Laporan Badan Pusat Statistik ini memperlihatkan betapa negara ini belum mengoptimalkan pengolahan komoditas di dalam negeri sehingga memberikan nilai tambah ekspor yang berarti, sekaligus menciptakan lapangan kerja. Belum ada upaya menangkal apa yang dikenal dengan ”kutukan sumber daya alam”. Kutukan yang membuat negeri ini tak beranjak dari posisi negara berkembang. Sulit menggapai level negara industri.

Teori kutukan sumber daya alam menyebutkan, negeri yang dikaruniai sumber daya alam melimpah justru menjadi bangsa yang tidak maju-maju apabila tidak berhati-hati mengelolanya. Sumber daya alam yang melimpah cenderung membuat manusia agak santai dan malas karena tinggal diambil dan dijual. Sumber kekayaan alam ini bisa menjadi ”kutukan” jika terus dieksploitasi, tanpa ada inovasi yang mengandalkan kemampuan sumber daya manusia.

Oleh karena itu, tak bisa lain, perlu peningkatan kemampuan sumber daya manusia. Upaya menciptakan sumber daya manusia dengan daya produktivitas tinggi serta kemampuan inovasi memadai sehingga bisa menciptakan produk ekspor dengan nilai jual yang lebih tinggi dan berdaya saing.

Kenyataan yang ada, ekspor komoditas sumber daya alam, seperti minyak kelapa sawit mentah, mangan, dan batubara, memberikan pemasukan ekspor yang lumayan di saat harga-harga sedang tinggi. Namun, begitu harga mulai datar, bahkan menurun, kontribusi pada pertumbuhan ekonomi kian melemah.
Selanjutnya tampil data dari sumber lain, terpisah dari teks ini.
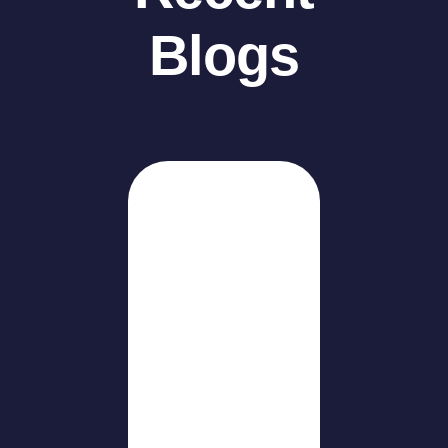
Blogs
Tidak demikian apabila komoditas tersebut dikelola di dalam negeri sebelum diekspor.

Ini berarti ekspor komoditas tidak memberikan sebuah jaminan pertumbuhan ekonomi yang berkelanjutan. Bahkan, di beberapa daerah yang menjadi sumber komoditas tersebut justru berkembang kemiskinan dan ketimpangan sosial.
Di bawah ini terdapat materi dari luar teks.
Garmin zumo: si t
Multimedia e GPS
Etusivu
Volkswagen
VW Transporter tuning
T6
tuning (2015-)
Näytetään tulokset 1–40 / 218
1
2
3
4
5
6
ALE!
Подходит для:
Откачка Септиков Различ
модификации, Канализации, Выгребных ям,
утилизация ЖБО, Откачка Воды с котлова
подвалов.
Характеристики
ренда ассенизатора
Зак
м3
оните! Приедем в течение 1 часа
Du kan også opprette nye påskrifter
Oleh karena itu, diperlukan konsensus baru yang mencetuskan adanya strategi pembangunan yang berorientasi pada peningkatan kesejahteraan rakyat. Sebuah strategi pembangunan yang bisa menekan indeks kemiskinan (indeks Gini) yang belakangan ini mencapai 0,41. Berarti 1 persen warga menguasai 41 persen kekayaan bangsa dan negara ini. Dari sisi pendapatan, indeks Gini bisa mencapai 0,60.

Perlu dicapai konsensus untuk mendorong adanya kebijakan pembangunan yang berkelanjutan. Untuk mencapainya, perlu memperbaiki antara lain produktivitas perekonomian, produktivitas tenaga kerja, dan produktivitas modal. Buruh harus diberikan upah yang memadai untuk selanjutnya didorong produktivitasnya.

Banyak hal yang bisa mendukung kegiatan yang produktif. Lingkungan usaha: peraturan yang menghambat harus diperbaiki. Masalah perizinan: kekisruhan dalam perizinan antara pusat dan daerah perlu dibenahi.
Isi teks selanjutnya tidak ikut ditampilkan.